The last component is the OLE DB Destination. This will load the results of the second transformation to the SalesPerPeriod table. Here’s the mapping from the Pivot transformation to the OLE DB Destination:
The columns are based on the Pivot transform and the SalesPerPeriod table columns.
Execution Results
Here are the results for SalesPerTerritory.
And here’s the one for SalesPerPeriod:
That’s how you use the SSIS MultiCast to have 2 copies of the source and produce 2 summaries.
SSIS Multicast Performance
You may wonder about SSIS MultiCast performance. Will it run quicker than using SQL for the same transformation?
Let’s have another example. But to have a good comparison the source should be SQL Server instead of CSV. You can’t use SQL against a Flat File Source.
So, here’s the modified SSIS package using an OLE DB Source (SQL Server).
The details of this package are the same as the package earlier.
Now, here is the package using SQL instead of MultiCast.
Before we discuss what’s inside these components, here’s the table equivalent to the CSV earlier.
CREATE TABLE [dbo].[Sales](
[SalesOrderID] [int] NOT NULL,
[OrderDate] [datetime] NOT NULL,
[TotalDue] [money] NOT NULL,
[Territory] [varchar](50) NOT NULL,
CONSTRAINT [PK_Sales] PRIMARY KEY CLUSTERED
(
[SalesOrderID] ASC
)WITH (PAD_INDEX = OFF, STATISTICS_NORECOMPUTE = OFF, IGNORE_DUP_KEY = OFF, ALLOW_ROW_LOCKS = ON, ALLOW_PAGE_LOCKS = ON, OPTIMIZE_FOR_SEQUENTIAL_KEY = OFF) ON [PRIMARY]
) ON [PRIMARY]
GO
The same 31,466 rows exist here.
Now, the Get Sales Per Territory has a SQL command text below:
SELECT
Territory
,SUM(TotalDue) AS TotalDue
FROM dbo.Sales
GROUP BY Territory;
It’s a simple SUM and GROUP BY in a SELECT statement.
And the Get Sales Per Period has a SQL command text below:
SELECT *
FROM (
SELECT
YEAR(OrderDate) AS OrderYear,
MONTH(OrderDate) AS OrderMonth,
TotalDue
FROM Sales
) t
PIVOT (
SUM(t.TotalDue)
FOR t.OrderMonth IN ([1],[2],[3],[4],[5],[6],[7],[8],[9],[10],[11],[12])
) p
ORDER BY p.OrderYear;
The above uses PIVOT to output the same as earlier. But the column names are simpler with 1, 2, 3, etc. instead of C_1_TotalDue, C_2_TotalDue, etc.
Package performance summary table:
Execution | Using MultiCast (Elapsed Time) | Using SQL(Elapsed Time) |
1 | 00:00:01.360 | 00:00:00.875 |
2 | 00:00:01.125 | 00:00:01.000 |
3 | 00:00:01.156 | 00:00:00.985 |
In this case, the SQL transformations ran faster.
So, what’s the point?
Firstly, this post does not discredit the MultiCast transformation.
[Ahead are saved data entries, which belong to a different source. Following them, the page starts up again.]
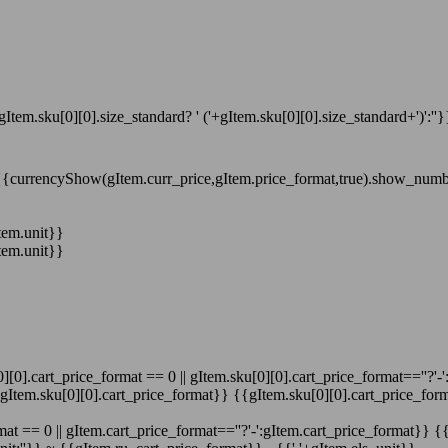
gItem.sku[0][0].size_standard? ' ('+gItem.sku[0][0].size_standard+')':''}
{{currencyShow(gItem.curr_price,gItem.price_format,true).show_num
tem.unit}}
tem.unit}}
][0].cart_price_format == 0 || gItem.sku[0][0].cart_price_format==''?'-
':gItem.sku[0][0].cart_price_format}}
{{gItem.sku[0][0].cart_price_form
at == 0 || gItem.cart_price_format==''?'-':gItem.cart_price_format}}
{{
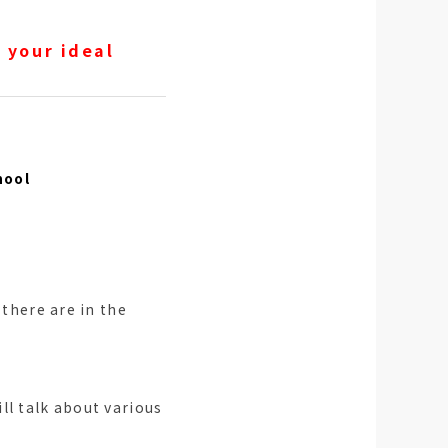
 your ideal
hool
 there are in the
ll talk about various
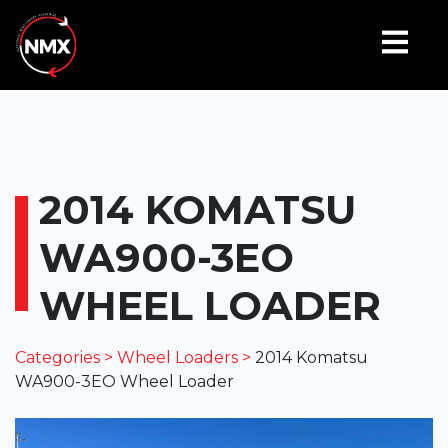
2014 KOMATSU
WA900-3EO
WHEEL LOADER
Categories >
Wheel Loaders >
2014 Komatsu
WA900-3EO Wheel Loader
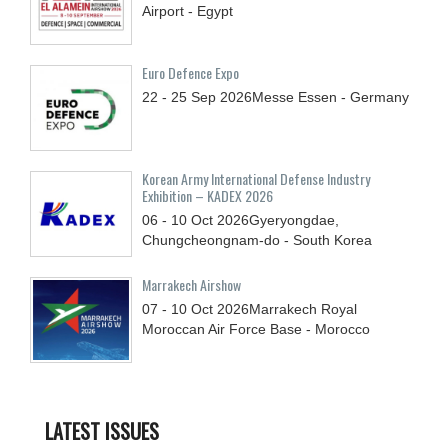
Airport - Egypt
Euro Defence Expo
22 - 25
Sep
2026
Messe Essen - Germany
Korean Army International Defense Industry
Exhibition – KADEX 2026
06 - 10
Oct
2026
Gyeryongdae,
Chungcheongnam-do - South Korea
Marrakech Airshow
07 - 10
Oct
2026
Marrakech Royal
Moroccan Air Force Base - Morocco
LATEST ISSUES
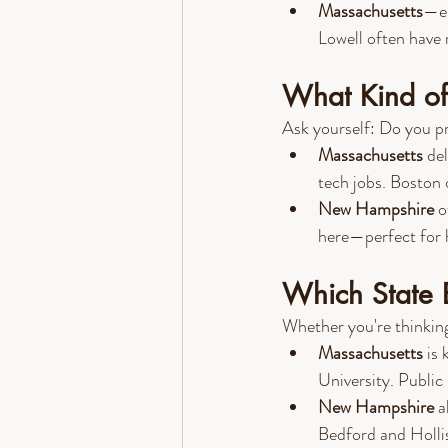
Massachusetts
—es
Lowell often ha
What Kind of 
Ask yourself: Do you pre
Massachusetts
 de
tech jobs. Boston 
New Hampshire
 o
here—perfect for h
Which State 
Whether you're thinking
Massachusetts
 is
University. Public
New Hampshire
 a
Bedford and Holli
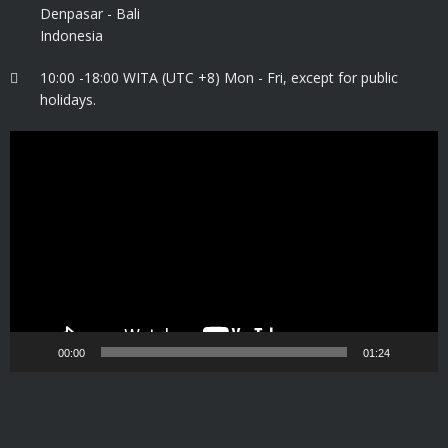
Denpasar - Bali
Indonesia
10:00 -18:00 WITA (UTC +8) Mon - Fri, except for public
holidays.
Video
Player
00:00
01:24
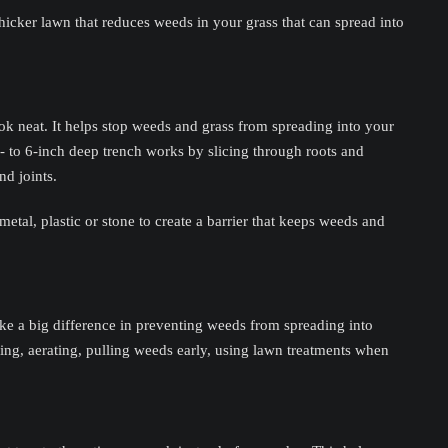
icker lawn that reduces weeds in your grass that can spread into
 neat. It helps stop weeds and grass from spreading into your
- to 6-inch deep trench works by slicing through roots and
nd joints.
metal, plastic or stone to create a barrier that keeps weeds and
e a big difference in preventing weeds from spreading into
zing, aerating, pulling weeds early, using lawn treatments when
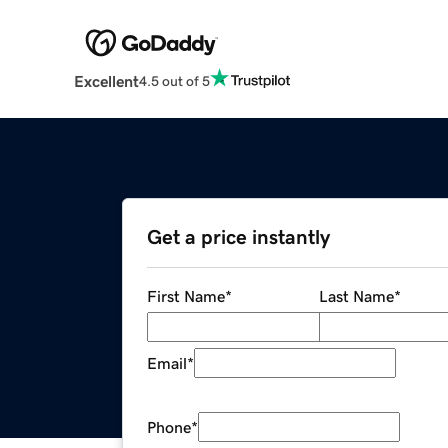
Excellent
4.5 out of 5
Get a price instantly
First Name
*
Last Name
*
Email
*
Phone
*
It’s good for a Flat File Source that can’t use SQL. Though you can load the CSV to any relational database if you have one. And do the transformation from there. But that’s another story.
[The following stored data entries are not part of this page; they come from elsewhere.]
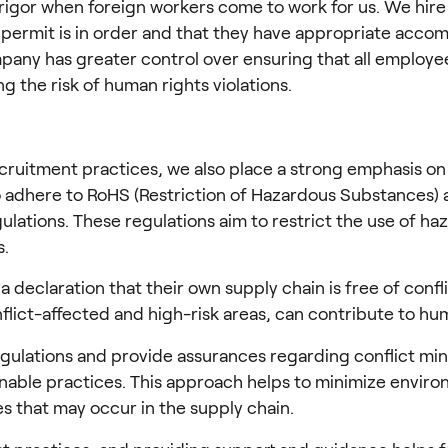
rigor when foreign workers come to work for us. We hire 
 permit is in order and that they have appropriate accom
any has greater control over ensuring that all employees,
g the risk of human rights violations.
ecruitment practices, we also place a strong emphasis on
to adhere to RoHS (Restriction of Hazardous Substances) 
gulations. These regulations aim to restrict the use of 
s.
declaration that their own supply chain is free of conflict
lict-affected and high-risk areas, can contribute to huma
egulations and provide assurances regarding conflict mi
ble practices. This approach helps to minimize environm
s that may occur in the supply chain.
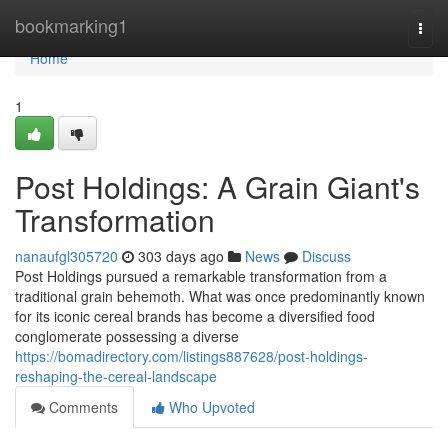
Home
bookmarking1
Togg
navi
Home
1
Post Holdings: A Grain Giant's
Transformation
nanaufgl305720
303 days ago
News
Discuss
Post Holdings pursued a remarkable transformation from a
traditional grain behemoth. What was once predominantly known
for its iconic cereal brands has become a diversified food
conglomerate possessing a diverse
https://bomadirectory.com/listings887628/post-holdings-
reshaping-the-cereal-landscape
Comments
Who Upvoted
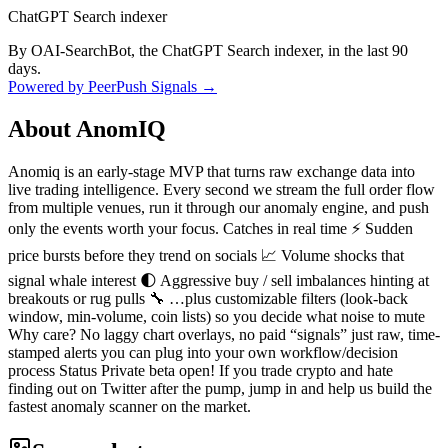
ChatGPT Search indexer
By OAI-SearchBot, the ChatGPT Search indexer, in the last 90
days.
Powered by PeerPush Signals →
About
AnomIQ
Anomiq is an early-stage MVP that turns raw exchange data into
live trading intelligence. Every second we stream the full order flow
from multiple venues, run it through our anomaly engine, and push
only the events worth your focus. Catches in real time ⚡ Sudden
price bursts before they trend on socials 📈 Volume shocks that
signal whale interest 🌓 Aggressive buy / sell imbalances hinting at
breakouts or rug pulls 🔧 …plus customizable filters (look-back
window, min-volume, coin lists) so you decide what noise to mute
Why care? No laggy chart overlays, no paid “signals” just raw, time-
stamped alerts you can plug into your own workflow/decision
process Status Private beta open! If you trade crypto and hate
finding out on Twitter after the pump, jump in and help us build the
fastest anomaly scanner on the market.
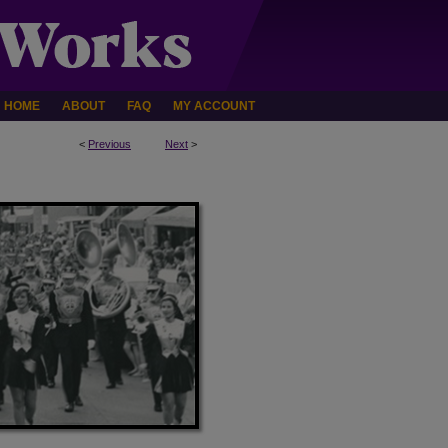
HOME
ABOUT
FAQ
MY ACCOUNT
<
Previous
Next
>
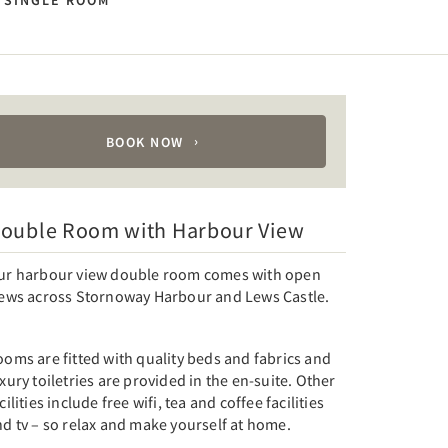
SINGLE ROOM
BOOK NOW
ouble Room with Harbour View
ur harbour view double room comes with open
iews across Stornoway Harbour and Lews Castle.
oms are fitted with quality beds and fabrics and
xury toiletries are provided in the en-suite. Other
cilities include free wifi, tea and coffee facilities
d tv – so relax and make yourself at home.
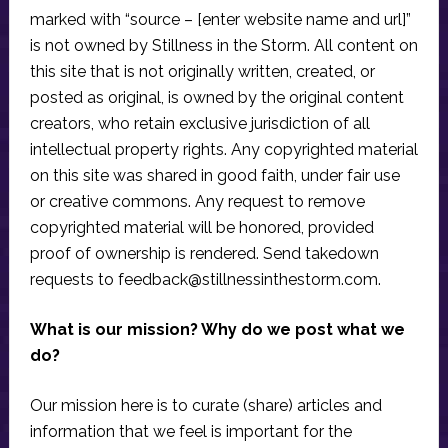
marked with “source – [enter website name and url]”
is not owned by Stillness in the Storm. All content on
this site that is not originally written, created, or
posted as original, is owned by the original content
creators, who retain exclusive jurisdiction of all
intellectual property rights. Any copyrighted material
on this site was shared in good faith, under fair use
or creative commons. Any request to remove
copyrighted material will be honored, provided
proof of ownership is rendered. Send takedown
requests to
feedback@stillnessinthestorm.com
.
What is our mission? Why do we post what we
do?
Our mission here is to curate (share) articles and
information that we feel is important for the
Lastly, the performance result does not push SQL queries to be always better. The results above are for this scenario. But yours can be different. So, do a performance test for your specific scenario.
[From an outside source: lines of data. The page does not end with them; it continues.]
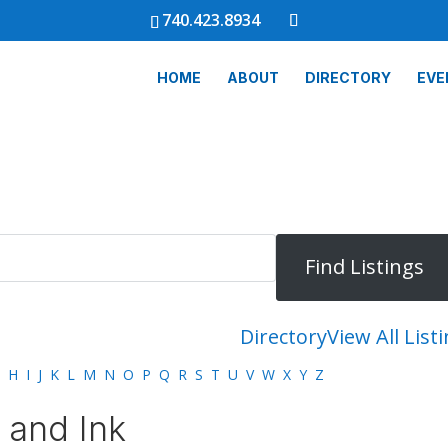
740.423.8934
HOME
ABOUT
DIRECTORY
EVE
Directory
View All List
H
I
J
K
L
M
N
O
P
Q
R
S
T
U
V
W
X
Y
Z
 and Ink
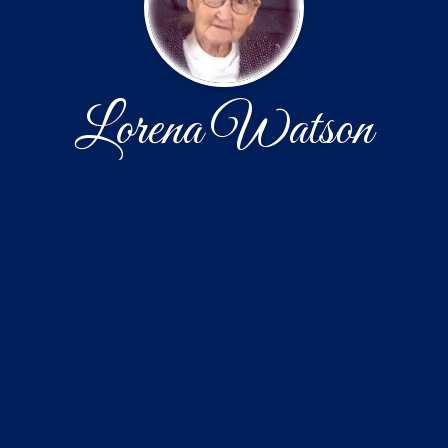
Lorena Watson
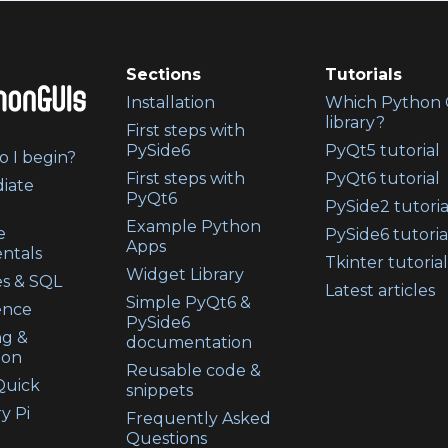
Sections
Tutorials
Installation
Which Python 
library?
First steps with
PySide6
PyQt5 tutorial
 I begin?
First steps with
PyQt6 tutorial
iate
PyQt6
PySide2 tutoria
Example Python
e
PySide6 tutoria
Apps
ntals
Tkinter tutorial
Widget Library
s & SQL
Latest articles
Simple PyQt6 &
ence
PySide6
ng &
documentation
ion
Reusable code &
uick
snippets
y Pi
Frequently Asked
Questions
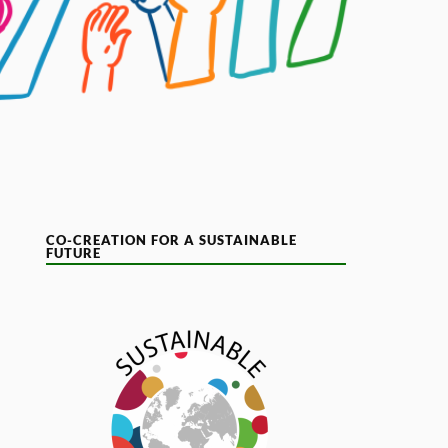
CO-CREATION FOR A SUSTAINABLE
FUTURE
Note also that we only compared 2 ways to do the same thing. There are other ways (like using a stored procedure).
Conclusion
The SSIS MultiCast transformation is a convenient way to have copies of the source. And then do some transformations from it. You can also use it to copy the same source to different data formats.
So, try it out today and see if this transformation component fits your use case.